►

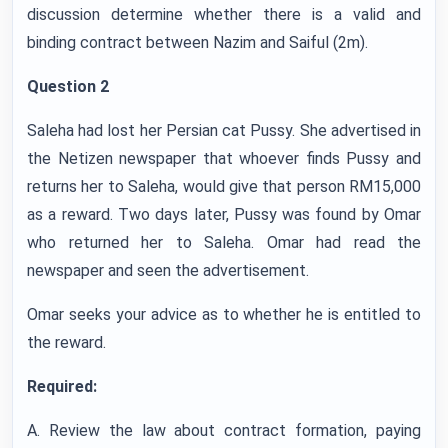
discussion determine whether there is a valid and
binding contract between Nazim and Saiful (2m).
Question 2
Saleha had lost her Persian cat Pussy. She advertised in
the Netizen newspaper that whoever finds Pussy and
returns her to Saleha, would give that person RM15,000
as a reward. Two days later, Pussy was found by Omar
who returned her to Saleha. Omar had read the
newspaper and seen the advertisement.
Omar seeks your advice as to whether he is entitled to
the reward.
Required:
A. Review the law about contract formation, paying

◄

### What the task requires
The expected answer is every line above in which the word "that" appears.

### Result of the exercise
the Netizen newspaper that whoever finds Pussy and
returns her to Saleha, would give that person RM15,000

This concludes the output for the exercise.